Its abilities to load and deliver a broad range of therapeutic and theranostic agents have made PLGA a preferred polymer-based DDS18,19. Due to its natural and non-toxic byproducts of PLGA degradation and its ability to conjugate various ligands, it has been approved as a DDS for a variety of formulations, including Decapeptyl® and several other microparticles based on PLGA, PGA, and PLA20,21. A wide range of therapeutic agents have been successfully delivered by PLGA-based (NPs), but factors that affect their physicochemical properties are complex and intertwined. For instance, Fredenberg et al.22 discussed the complexity of the drug release mechanism and physicochemical properties of PLGA-based NPs. In addition to drug release mechanisms, various parameters can impact PLGA-based NPs' final performance and application. Previously, the determinant parameters and the complexity between them were portrayed as a Rubik's cube, where a small change in one brick (parameter) would affect the whole plane (other parameters and subsequent outcomes). NP size, drug loading and release are all influenced by the molecular weight (Mw) of the polymer, LA/GA ratio, solvent, and the synthesis method23.

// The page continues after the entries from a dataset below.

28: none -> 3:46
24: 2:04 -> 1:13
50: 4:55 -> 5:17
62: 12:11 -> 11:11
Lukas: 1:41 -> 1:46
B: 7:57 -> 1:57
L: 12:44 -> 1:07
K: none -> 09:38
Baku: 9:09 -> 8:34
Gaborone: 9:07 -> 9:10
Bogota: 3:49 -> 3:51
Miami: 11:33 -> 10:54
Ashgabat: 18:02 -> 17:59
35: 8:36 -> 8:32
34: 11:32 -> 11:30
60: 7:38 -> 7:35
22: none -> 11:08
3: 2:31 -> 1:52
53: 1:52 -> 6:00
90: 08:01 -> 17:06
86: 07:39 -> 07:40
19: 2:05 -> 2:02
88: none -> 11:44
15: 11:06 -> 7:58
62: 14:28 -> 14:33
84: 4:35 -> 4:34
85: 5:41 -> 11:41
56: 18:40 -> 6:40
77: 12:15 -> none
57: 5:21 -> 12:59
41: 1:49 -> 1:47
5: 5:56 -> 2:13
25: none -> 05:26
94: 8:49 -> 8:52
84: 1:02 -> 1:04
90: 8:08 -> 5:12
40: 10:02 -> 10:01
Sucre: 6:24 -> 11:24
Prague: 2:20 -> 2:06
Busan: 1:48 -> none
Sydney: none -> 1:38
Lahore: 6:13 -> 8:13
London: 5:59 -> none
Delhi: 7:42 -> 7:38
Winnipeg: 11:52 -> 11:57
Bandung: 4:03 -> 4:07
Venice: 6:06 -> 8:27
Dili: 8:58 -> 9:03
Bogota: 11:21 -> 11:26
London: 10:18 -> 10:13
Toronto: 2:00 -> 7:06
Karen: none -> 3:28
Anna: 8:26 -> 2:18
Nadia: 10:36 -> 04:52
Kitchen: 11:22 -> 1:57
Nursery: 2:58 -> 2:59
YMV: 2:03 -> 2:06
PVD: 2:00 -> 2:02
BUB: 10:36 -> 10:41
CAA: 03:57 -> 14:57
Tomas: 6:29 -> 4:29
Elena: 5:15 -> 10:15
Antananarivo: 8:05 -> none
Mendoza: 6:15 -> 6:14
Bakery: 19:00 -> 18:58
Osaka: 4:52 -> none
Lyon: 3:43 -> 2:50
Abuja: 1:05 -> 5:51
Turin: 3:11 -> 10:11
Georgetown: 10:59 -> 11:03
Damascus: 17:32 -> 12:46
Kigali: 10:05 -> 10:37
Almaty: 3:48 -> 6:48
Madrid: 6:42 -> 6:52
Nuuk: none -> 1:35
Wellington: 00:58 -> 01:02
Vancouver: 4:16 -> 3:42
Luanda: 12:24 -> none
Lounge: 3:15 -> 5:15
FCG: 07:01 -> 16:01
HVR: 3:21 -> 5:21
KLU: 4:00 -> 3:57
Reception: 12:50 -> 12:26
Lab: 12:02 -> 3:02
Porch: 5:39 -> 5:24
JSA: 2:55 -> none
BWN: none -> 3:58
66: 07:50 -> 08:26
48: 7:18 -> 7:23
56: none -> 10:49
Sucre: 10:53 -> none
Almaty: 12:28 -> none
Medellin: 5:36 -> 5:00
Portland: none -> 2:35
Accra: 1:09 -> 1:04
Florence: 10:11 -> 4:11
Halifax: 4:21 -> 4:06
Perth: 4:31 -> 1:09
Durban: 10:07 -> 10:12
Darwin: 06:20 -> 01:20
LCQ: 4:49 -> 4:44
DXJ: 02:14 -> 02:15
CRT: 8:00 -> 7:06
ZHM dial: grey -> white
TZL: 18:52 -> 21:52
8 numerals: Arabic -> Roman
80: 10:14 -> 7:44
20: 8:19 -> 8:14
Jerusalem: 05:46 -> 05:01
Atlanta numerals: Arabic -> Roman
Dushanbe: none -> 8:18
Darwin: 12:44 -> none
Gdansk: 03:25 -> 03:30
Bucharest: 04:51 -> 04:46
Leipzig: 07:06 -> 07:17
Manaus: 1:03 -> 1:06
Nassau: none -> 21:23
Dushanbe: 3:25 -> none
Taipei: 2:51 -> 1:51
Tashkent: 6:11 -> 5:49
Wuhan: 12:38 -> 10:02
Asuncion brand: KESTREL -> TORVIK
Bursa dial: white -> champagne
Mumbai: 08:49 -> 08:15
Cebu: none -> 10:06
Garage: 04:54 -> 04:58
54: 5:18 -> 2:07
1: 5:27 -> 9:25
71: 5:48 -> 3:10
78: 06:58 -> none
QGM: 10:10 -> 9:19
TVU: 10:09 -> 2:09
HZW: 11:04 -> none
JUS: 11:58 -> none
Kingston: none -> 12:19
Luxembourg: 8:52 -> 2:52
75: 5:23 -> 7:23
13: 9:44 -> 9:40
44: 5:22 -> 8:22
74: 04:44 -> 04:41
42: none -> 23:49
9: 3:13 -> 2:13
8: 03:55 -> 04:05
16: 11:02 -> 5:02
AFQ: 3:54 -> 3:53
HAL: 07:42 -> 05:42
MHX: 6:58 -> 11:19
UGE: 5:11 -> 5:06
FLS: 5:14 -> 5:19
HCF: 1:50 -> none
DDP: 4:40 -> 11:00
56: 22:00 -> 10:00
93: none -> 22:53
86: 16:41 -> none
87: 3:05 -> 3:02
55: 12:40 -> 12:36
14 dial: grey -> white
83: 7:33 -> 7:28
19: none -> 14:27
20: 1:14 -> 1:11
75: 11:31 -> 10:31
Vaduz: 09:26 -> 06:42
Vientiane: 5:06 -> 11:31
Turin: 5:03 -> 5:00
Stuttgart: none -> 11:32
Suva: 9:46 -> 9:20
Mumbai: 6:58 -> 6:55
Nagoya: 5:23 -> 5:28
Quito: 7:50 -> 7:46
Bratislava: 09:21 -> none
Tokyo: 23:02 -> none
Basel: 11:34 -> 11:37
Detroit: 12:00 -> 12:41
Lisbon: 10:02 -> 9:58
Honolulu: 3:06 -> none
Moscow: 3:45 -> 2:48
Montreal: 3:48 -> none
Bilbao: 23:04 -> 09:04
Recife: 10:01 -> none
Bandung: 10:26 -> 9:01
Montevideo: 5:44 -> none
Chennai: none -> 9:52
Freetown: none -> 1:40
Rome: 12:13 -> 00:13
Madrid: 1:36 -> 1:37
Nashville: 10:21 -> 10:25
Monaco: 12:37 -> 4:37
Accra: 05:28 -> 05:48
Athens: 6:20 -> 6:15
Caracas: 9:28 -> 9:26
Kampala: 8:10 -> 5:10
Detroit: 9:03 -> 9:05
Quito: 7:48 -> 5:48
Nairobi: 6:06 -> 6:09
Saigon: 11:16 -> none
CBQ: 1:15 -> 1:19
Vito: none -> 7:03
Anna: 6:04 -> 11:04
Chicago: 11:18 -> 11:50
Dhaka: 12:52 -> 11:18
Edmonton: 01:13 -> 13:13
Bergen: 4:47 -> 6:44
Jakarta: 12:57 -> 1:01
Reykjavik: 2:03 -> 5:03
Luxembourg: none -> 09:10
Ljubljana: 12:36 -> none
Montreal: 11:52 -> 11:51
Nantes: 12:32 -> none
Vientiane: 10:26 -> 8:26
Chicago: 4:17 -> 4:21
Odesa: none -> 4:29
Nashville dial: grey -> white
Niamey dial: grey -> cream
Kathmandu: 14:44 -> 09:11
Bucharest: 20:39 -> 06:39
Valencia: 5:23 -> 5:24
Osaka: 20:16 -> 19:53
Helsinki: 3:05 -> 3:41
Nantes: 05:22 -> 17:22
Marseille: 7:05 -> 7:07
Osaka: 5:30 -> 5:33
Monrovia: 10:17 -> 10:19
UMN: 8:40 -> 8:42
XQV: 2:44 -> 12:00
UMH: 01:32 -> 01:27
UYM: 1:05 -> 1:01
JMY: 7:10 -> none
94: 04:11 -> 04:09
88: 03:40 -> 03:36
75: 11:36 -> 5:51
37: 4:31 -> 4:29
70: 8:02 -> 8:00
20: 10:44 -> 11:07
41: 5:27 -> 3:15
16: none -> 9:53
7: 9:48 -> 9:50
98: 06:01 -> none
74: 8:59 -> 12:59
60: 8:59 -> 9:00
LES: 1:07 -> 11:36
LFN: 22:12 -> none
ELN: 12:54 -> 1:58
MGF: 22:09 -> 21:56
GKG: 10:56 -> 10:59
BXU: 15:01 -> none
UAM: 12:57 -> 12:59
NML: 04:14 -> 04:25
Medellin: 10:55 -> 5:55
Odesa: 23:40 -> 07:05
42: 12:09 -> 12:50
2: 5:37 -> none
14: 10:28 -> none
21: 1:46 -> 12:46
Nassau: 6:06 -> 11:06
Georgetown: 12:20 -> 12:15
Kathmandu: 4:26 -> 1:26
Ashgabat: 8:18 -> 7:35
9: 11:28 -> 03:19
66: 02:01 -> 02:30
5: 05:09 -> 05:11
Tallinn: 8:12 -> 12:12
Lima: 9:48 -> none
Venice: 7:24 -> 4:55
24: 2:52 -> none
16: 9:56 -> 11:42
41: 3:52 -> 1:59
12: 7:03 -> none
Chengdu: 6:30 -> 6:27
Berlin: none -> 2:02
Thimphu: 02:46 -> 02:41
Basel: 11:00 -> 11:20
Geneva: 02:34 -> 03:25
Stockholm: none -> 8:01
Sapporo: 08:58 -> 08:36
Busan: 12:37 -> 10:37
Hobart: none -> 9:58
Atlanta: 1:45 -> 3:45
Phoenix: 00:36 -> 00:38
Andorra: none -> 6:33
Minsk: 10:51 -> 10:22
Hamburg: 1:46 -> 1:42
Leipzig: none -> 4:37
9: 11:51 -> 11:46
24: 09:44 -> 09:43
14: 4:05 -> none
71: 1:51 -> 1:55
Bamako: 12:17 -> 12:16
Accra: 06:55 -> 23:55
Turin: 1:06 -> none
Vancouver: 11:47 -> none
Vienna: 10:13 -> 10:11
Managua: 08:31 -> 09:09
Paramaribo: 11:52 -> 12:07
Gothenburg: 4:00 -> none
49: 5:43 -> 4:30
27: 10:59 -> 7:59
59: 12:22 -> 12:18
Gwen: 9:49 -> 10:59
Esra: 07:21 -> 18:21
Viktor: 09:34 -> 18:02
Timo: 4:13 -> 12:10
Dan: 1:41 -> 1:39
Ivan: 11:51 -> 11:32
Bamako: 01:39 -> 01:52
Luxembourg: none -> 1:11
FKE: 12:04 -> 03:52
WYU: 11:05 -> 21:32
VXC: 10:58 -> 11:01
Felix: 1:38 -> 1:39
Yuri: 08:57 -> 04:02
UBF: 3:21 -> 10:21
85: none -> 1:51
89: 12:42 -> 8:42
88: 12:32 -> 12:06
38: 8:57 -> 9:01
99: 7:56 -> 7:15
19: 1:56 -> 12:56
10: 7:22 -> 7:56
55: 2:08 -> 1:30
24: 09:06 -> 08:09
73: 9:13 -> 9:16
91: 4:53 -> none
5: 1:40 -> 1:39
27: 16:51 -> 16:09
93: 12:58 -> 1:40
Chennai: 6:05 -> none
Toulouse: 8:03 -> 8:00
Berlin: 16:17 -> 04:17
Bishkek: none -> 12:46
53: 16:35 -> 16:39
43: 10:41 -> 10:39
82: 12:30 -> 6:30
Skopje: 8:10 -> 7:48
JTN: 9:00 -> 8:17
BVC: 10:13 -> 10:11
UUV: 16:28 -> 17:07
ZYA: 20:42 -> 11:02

Since many parameters are ignored in traditional mathematical methods to avoid complexity, it appears impossible to establish a clear relationship between these effective parameters and their outcomes. For example, diffusion-driven models of drug-carrier interactions and diffusion-driven theoretical simulations of drug loading and release are limited by many assumptions. In this type of simulation, polymer segments are ignored due to the model complexity and treated as one polymer mass. These mathematical models also require approximate initial and boundary conditions. It is possible, however, to add each polymer's contribution to ML-based methods, and get a deeper understanding of their interactions. This type of method can provide more accurate and detailed information about material behavior, which can be used to predict the behavior of more complex systems based on the properties of the material. In this regard, using AI-assisted methods it is possible to design formulations with better control of properties and optimal outcomes24,25,26. For instance, multilayer perceptron artificial neural networks (ANNs) were used by Damiati et al.27 to determine the sizes of (single or multiple) PLGA microparticles produced in microfluidic systems. PLGA solution concentration, microfluidic device geometry, and organic and aqueous flow rates have been used as input layers (effective factors) to train the ANN method. In their study, they reported highly accurate size predictions through microfluidics in the generation of PLGA-based microparticles. The same multilayer perceptron ANNs were used in a subsequent study to optimize indomethacin-loaded PLGA microparticle properties28. A successful application of the AI method was reported in the design of microparticles with satisfactory D.L.% and E.E.% (7.79 and 62.35%, respectively).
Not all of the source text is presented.